7. Compute PGS with GWAS-Estimated Weights

In practice, we do not know the true effects. Instead, we use GWAS estimates as PGS weights. This introduces estimation noise, so the PGS R-squared will be lower than with true weights.

When GWAS is run on the same sample that PGS is computed on (in-sample), the R-squared is upward biased. In a proper evaluation, GWAS is run on a discovery sample and PGS is evaluated in a held-out target sample.

[ ]:
# PGS with GWAS-estimated weights (raw dosage scale)
pgs_gwas = PGS(hap, weights=r.beta, standardized=False)
scores_gwas = pgs_gwas.score()

r2_gwas_y = np.corrcoef(scores_gwas, y)[0, 1] ** 2
r2_gwas_yg = np.corrcoef(scores_gwas, yg)[0, 1] ** 2

print(f"PGS (GWAS weights) vs Y:    R-squared = {r2_gwas_y:.4f}  (in-sample, biased upward)")
print(f"PGS (GWAS weights) vs Y.G:  R-squared = {r2_gwas_yg:.4f}")
print(f"\nComparison:")
print(f"  True weights R2(Y):  {r2_pgs_y:.4f}")
print(f"  GWAS weights R2(Y):  {r2_gwas_y:.4f}")
print(f"  Design h2:           0.500")

8. Using UnrelatedFilter for GWAS

After multiple generations of mating, individuals share family structure (siblings have the same FID). Running GWAS on related individuals inflates test statistics. The UnrelatedFilter selects one individual per family, yielding an independent subsample.

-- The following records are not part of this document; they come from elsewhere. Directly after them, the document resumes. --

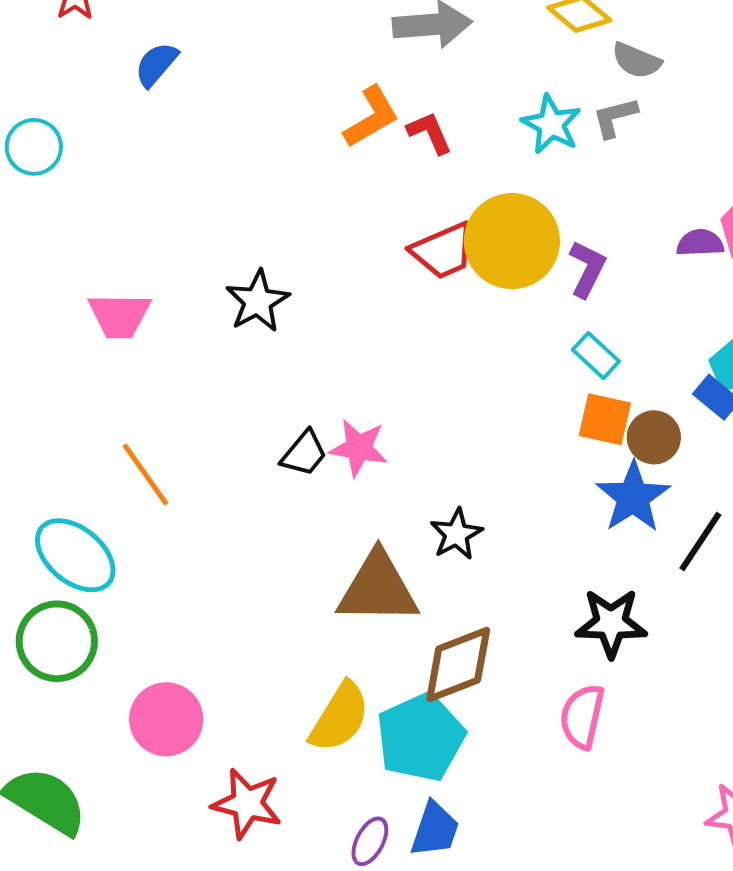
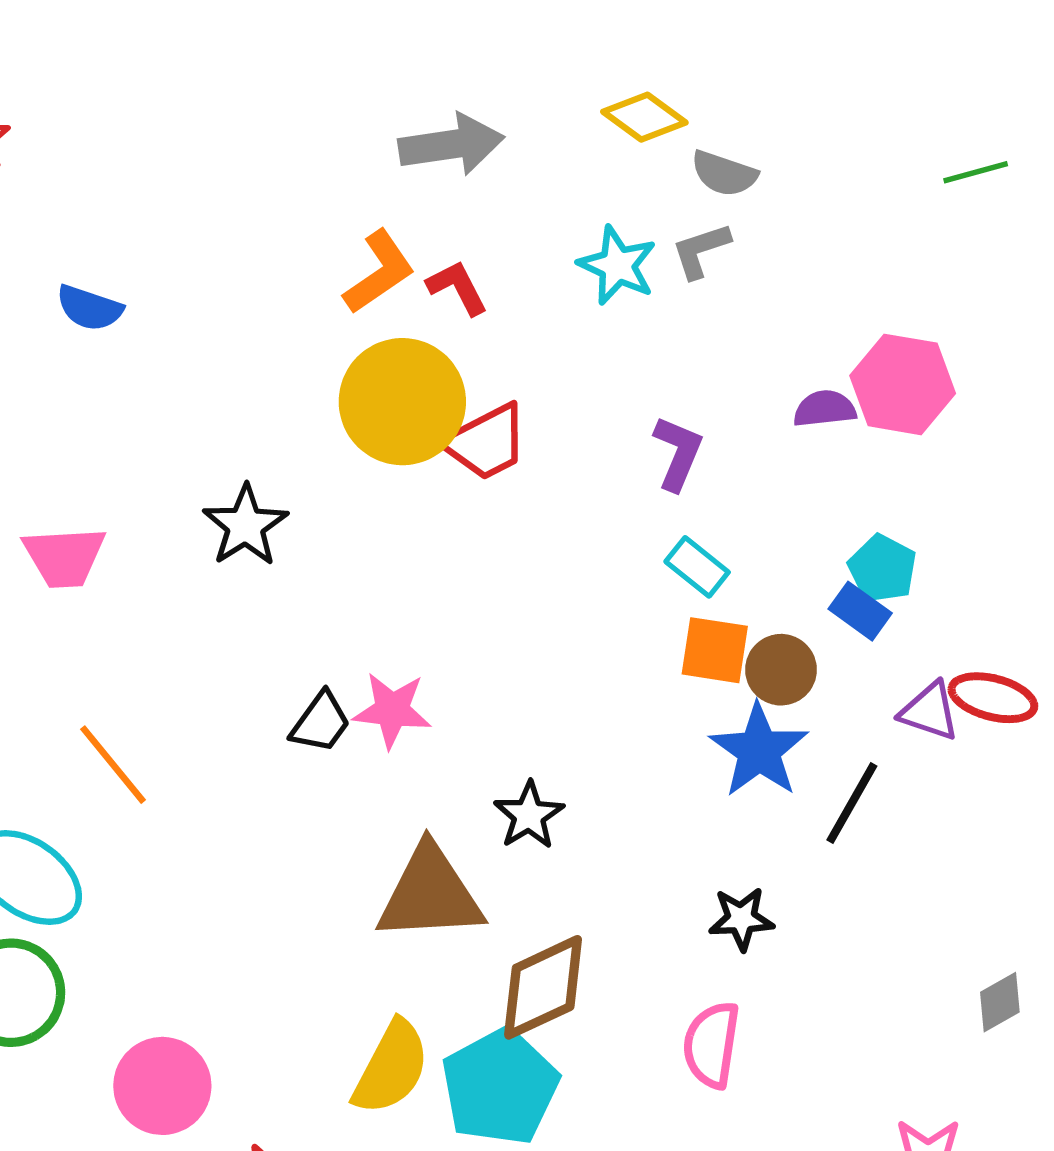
blue semicircle: (156, 64) -> (89, 308), moved, turned -108
yellow circle: (512, 241) -> (402, 402), moved
black star: (611, 623) -> (741, 919), size x0.7

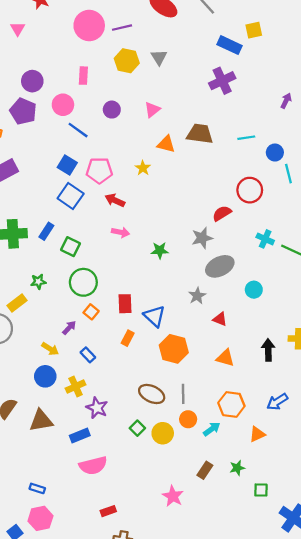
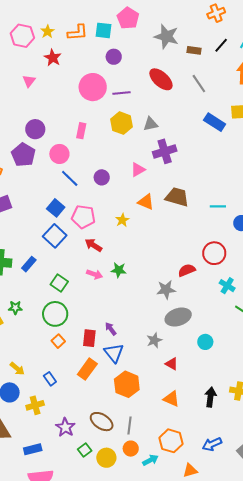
gray triangle: (159, 57) -> (150, 124), turned 42
purple cross: (222, 81) -> (165, 151), moved
purple circle: (112, 110) -> (102, 177), moved
cyan cross: (265, 239) -> (227, 286), moved
green square: (70, 247) -> (59, 283), moved
green star: (160, 250) -> (119, 270), moved
purple arrow: (69, 328) -> (111, 329), moved, turned -88
orange rectangle: (128, 338) -> (87, 369), size x1.5
purple star: (97, 408) -> (65, 427), moved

We apply the filter manually and pass the resulting indices to GWAS via the sample_indices parameter.

[ ]:
# Apply UnrelatedFilter to get one individual per family
unrelated_filter = UnrelatedFilter()
unrelated_view = unrelated_filter.apply(
    sim.generation,
    sim.phenotype_history,
    sim.pedigree_history,
)

print(f"Total individuals: {hap.n}")
print(f"Unrelated subsample: {len(unrelated_view.indices)}")
print(f"Reduction: {1 - len(unrelated_view.indices) / hap.n:.1%}")
[ ]:
# Run GWAS on unrelated individuals only
gwas_unrelated = GWAS(hap, pheno, sample_indices=unrelated_view.indices)
results_unrelated = gwas_unrelated.run(['Y'])

r_unrel = results_unrelated['Y']
print(f"Unrelated GWAS sample size: n = {r_unrel.n}")
print(f"Number of significant hits (p < 0.05/{m}): "
      f"{np.sum(r_unrel.p_value < 0.05 / m)}")

# Compare effect estimates
beta_corr_unrel = np.corrcoef(true_effects_raw, r_unrel.beta)[0, 1]
print(f"\nCorrelation(true beta, estimated beta):")
print(f"  Full sample:     {beta_corr:.3f}  (n = {r.n})")
print(f"  Unrelated only:  {beta_corr_unrel:.3f}  (n = {r_unrel.n})")

9. Out-of-Sample PGS Evaluation

A fair PGS evaluation uses weights estimated in one sample (discovery) and scores computed in a different sample (target). We can approximate this by running GWAS on the unrelated subsample and evaluating PGS on the remaining (related) individuals.

[ ]:
# Target sample: everyone NOT in the unrelated discovery set
all_indices = np.arange(hap.n)
target_mask = np.ones(hap.n, dtype=bool)
target_mask[unrelated_view.indices] = False
target_indices = all_indices[target_mask]

print(f"Discovery sample (unrelated): n = {len(unrelated_view.indices)}")
print(f"Target sample (remaining):    n = {len(target_indices)}")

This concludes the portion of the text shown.